You may have too many lights on — or, conversely, be missing the sun.
Lighting plays a huge role in sleep hygiene at night, but the amount of light you surround yourself with at bedtime shouldn’t be the only time you take note of your surroundings. Mariana Figueiro, the director of the Rensselaer Polytechnic Institute’s Lighting Research Center and a professor of architecture, has conducted extensive research on the field of light and its impact on our holistic health. Her research has established that exposing ourselves to certain colors of light at different times of the day can influence our energy, Figuerio tells Good Housekeeping. “Lighting can help increase energy and reduce sleepiness. It is like a cup of coffee,” she says. “It increases brain activities, makes us feel less sleepy, and increases our energy levels and vitality… Being daytime species, humans need high levels of light during the day to maintain alertness. It seems like our brain is designed to ‘see’ bright light during the day.”
If you’re constantly working in a poorly lit area during your workday, you may feel unnecessarily sleepy — and may have a harder time falling asleep later when it’s naturally dark in your bedroom. “Exposure to higher levels of sunlight during the day can help us sleep better at night because it promotes synchronization between our internal clock and our actual watches,” Figuerio explains, citing her 2017 study published in Sleep Health. “The lack of light at the right time — throughout the day, especially in the morning — and too much light at the wrong time — during evening hours — will throw off the timing of our internal clock. We won’t be able to do the right thing at the right time.”
When you wake up, it’s important to increase light exposure naturally to help yourself wake up; take the dog out, or simply go for a walk yourself. Around bedtime, dim as many of the lights in your home as you can at least two hours before bedtime to help your body get ready for sleep. Try to leave all electronics out of your bedroom if you can, or at least keep them at arm’s length from your bed, as the light emanating from electronics can counteract natural feelings of sleepiness.
Your mental health could be at risk.
“The amount of sleep you’re receiving is not the only, nor the first, question I would ask patients who tell me they are feeling tired all the time,” Wu says. “One of the cardinal symptoms of both depression and generalized anxiety disorder is chronic tiredness. In the case of depression, the body is physiologically “shut down.” In the case of anxiety, the body is chronically tense, hyper vigilant, and stressed, which is exhausting.”
There are so many cognitive conditions that can play a role in influencing your physical energy levels, says Laura Mueller, LICSW, a Texas- and Minnesota-based therapist specializing in multiple disciplines of cognitive behavioral therapy. “From a mental health standpoint, I would also be looking to see if chronic conditions that affect sleep are at play, including bipolar disorder, or post traumatic stress,” Mueller explains.

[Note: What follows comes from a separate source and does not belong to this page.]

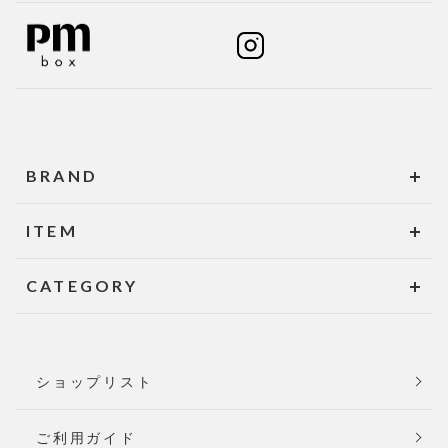
BRAND
ITEM
CATEGORY
ショップリスト
ご利用ガイド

If you’re unable to pinpoint any particular symptoms to speak about with your primary care provider, try thinking about your schedule currently and social aspects of your life at the moment — have you been feeling particularly stressed these past few months? For most, stress alone can impact energy levels, Wu explains, even if you haven’t been diagnosed with a pre-existing cognitive condition. “Chronic stress is also a major contributor to fatigue. Whether it’s stress to one’s job, relationships, finances, discrimination, world events (including a pandemic!), it keeps the body in a fight-or-flight mode, which is exhausting,” she says.